Summary
From the memoir by Philip Morse: "He contributed significantly to the start of the quantum revolution in physics; he was one of the very few American-trained physicists to do so. He was exceptional in that he persisted in exploring atomic, molecular and solid state physics, while many of his peers were coerced by war, or tempted by novelty, to divert to nuclear mysteries. Not least, his texts and his lectures contributed materially to the rise of the illustrious American generation of physicists of the 1940s and 1950s."
But that was not the end. The new generation that Slater launched from the SSMTG and the QTP took knowledge and skills into departments of Physics and Chemistry and Computer Science, into industrial and government laboratories and academe, into research and administration. They have continued and evolved his methodologies, applying them to an increasing variety of topics from atomic energy levels to drug design, and to a host of solids and their properties. Slater imparted knowledge and advice, and he recognized new trends, provided financial support from his grants, and motivational support by sharing the enthusiasms of the protagonists.

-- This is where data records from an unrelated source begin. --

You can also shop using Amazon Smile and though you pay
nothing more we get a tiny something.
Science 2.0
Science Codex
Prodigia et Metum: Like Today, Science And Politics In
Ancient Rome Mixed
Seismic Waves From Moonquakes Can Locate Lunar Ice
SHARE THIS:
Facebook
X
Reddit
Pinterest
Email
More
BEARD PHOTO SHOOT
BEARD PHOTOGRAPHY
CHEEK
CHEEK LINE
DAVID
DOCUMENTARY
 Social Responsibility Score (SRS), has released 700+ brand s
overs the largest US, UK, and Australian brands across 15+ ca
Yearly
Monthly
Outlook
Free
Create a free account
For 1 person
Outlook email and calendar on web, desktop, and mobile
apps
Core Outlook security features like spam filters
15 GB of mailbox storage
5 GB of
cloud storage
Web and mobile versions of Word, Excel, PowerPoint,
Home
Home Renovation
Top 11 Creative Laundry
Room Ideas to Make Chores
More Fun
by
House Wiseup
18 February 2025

In a slight paraphrase of a recent and forward looking comment of John Connolly, it can be said that the contributions of John C. Slater and his students in the SSMTG and the Quantum Theory Project laid the foundations of density functional theory which has become one of the premier approximations in quantum theory today.
Slater's papers were bequeathed to the American Philosophical Society by his widow, Rose Mooney Slater, in 1980 and 1982. In August 2003, Alfred Switendick donated a collection of Quarterly Reports of the MIT Solid State and Molecular Theory Group (SSMTG), dating from 1951 to 1965. These are available in several major research libraries.